● PROBLEM: Tell how many lines in the data hold "tipo", giving that figure alone.

EXCERPTED DATA below:

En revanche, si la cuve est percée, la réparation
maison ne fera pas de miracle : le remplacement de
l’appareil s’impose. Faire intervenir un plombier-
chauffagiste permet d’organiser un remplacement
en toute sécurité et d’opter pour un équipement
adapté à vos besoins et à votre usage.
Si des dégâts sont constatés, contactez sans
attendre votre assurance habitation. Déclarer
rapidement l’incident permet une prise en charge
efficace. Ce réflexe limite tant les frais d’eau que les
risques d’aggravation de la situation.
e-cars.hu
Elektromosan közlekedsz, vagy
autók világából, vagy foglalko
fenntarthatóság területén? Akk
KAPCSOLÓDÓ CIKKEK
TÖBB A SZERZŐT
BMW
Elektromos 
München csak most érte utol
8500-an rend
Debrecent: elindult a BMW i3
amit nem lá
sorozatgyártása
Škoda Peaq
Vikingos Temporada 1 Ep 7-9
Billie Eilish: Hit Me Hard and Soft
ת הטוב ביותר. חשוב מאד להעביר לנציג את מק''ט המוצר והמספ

End of EXCERPTED DATA.
EXCERPTED DATA below:

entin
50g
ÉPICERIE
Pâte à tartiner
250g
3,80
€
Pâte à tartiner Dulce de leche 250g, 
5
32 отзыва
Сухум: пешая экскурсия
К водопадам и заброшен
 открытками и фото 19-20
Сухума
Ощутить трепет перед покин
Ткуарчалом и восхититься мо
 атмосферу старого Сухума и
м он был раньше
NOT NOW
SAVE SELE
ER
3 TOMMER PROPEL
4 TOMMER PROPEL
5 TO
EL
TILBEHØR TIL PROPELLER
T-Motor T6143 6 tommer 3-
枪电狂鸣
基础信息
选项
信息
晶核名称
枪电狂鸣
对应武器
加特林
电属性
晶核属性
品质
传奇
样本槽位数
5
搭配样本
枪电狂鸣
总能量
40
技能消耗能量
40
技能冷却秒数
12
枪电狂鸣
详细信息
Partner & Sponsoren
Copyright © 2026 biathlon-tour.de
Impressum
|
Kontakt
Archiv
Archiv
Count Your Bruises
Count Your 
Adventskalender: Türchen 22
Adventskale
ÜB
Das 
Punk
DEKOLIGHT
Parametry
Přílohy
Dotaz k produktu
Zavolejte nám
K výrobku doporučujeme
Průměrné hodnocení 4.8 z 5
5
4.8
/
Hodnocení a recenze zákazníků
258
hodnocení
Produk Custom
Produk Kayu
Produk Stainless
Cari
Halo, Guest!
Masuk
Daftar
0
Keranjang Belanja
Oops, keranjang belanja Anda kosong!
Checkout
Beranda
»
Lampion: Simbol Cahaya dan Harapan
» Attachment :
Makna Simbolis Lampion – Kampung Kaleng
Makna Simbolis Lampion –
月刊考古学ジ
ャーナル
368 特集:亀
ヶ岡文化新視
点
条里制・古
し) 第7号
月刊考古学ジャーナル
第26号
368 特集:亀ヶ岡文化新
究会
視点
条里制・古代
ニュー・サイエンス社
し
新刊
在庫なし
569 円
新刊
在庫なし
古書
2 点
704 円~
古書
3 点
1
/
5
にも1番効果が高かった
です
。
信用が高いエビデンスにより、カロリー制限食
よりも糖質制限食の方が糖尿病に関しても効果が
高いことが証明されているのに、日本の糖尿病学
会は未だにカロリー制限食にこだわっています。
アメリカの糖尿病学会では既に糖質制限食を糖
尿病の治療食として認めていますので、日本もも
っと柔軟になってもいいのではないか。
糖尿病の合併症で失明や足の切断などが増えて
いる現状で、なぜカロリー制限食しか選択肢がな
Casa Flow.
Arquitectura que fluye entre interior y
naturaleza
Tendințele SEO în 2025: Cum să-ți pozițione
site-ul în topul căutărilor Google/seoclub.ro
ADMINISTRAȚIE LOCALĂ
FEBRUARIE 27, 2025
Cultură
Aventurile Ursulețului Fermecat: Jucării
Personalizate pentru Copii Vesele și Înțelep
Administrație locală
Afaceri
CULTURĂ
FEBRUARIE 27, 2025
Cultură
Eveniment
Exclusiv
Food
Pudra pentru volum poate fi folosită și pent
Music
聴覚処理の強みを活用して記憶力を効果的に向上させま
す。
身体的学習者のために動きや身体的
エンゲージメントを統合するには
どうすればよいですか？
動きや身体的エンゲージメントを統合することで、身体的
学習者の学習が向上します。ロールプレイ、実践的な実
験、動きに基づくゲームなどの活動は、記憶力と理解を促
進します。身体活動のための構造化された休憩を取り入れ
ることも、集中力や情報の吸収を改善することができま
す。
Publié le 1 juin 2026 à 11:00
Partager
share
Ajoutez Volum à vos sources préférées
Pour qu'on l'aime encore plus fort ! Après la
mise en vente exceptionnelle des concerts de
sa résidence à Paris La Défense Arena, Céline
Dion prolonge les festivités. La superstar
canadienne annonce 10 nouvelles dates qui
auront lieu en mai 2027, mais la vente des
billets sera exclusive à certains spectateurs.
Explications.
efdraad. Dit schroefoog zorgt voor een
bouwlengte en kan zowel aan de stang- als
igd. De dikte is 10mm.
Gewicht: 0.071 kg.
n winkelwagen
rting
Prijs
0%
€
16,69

End of EXCERPTED DATA.
EXCERPTED DATA below:

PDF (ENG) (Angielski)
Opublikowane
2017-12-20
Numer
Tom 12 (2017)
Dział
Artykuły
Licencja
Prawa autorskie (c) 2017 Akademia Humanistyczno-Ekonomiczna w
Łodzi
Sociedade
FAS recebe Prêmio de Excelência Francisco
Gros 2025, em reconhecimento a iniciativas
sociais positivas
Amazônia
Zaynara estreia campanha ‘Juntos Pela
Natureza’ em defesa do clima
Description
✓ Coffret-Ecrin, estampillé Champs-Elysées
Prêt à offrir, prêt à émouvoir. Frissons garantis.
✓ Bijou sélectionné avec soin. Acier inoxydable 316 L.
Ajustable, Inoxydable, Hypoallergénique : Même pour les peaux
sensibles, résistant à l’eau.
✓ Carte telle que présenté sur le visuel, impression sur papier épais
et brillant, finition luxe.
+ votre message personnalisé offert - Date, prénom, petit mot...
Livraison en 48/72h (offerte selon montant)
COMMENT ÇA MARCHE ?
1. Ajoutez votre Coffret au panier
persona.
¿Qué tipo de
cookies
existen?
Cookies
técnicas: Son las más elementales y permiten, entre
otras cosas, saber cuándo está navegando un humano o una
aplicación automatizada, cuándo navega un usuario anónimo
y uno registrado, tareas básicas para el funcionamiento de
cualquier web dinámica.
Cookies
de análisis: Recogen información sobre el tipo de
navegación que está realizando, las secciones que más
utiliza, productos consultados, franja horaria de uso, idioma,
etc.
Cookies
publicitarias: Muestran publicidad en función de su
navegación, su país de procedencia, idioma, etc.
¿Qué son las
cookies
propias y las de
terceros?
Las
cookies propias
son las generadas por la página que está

End of EXCERPTED DATA.

● SOLVED PROBLEM: 2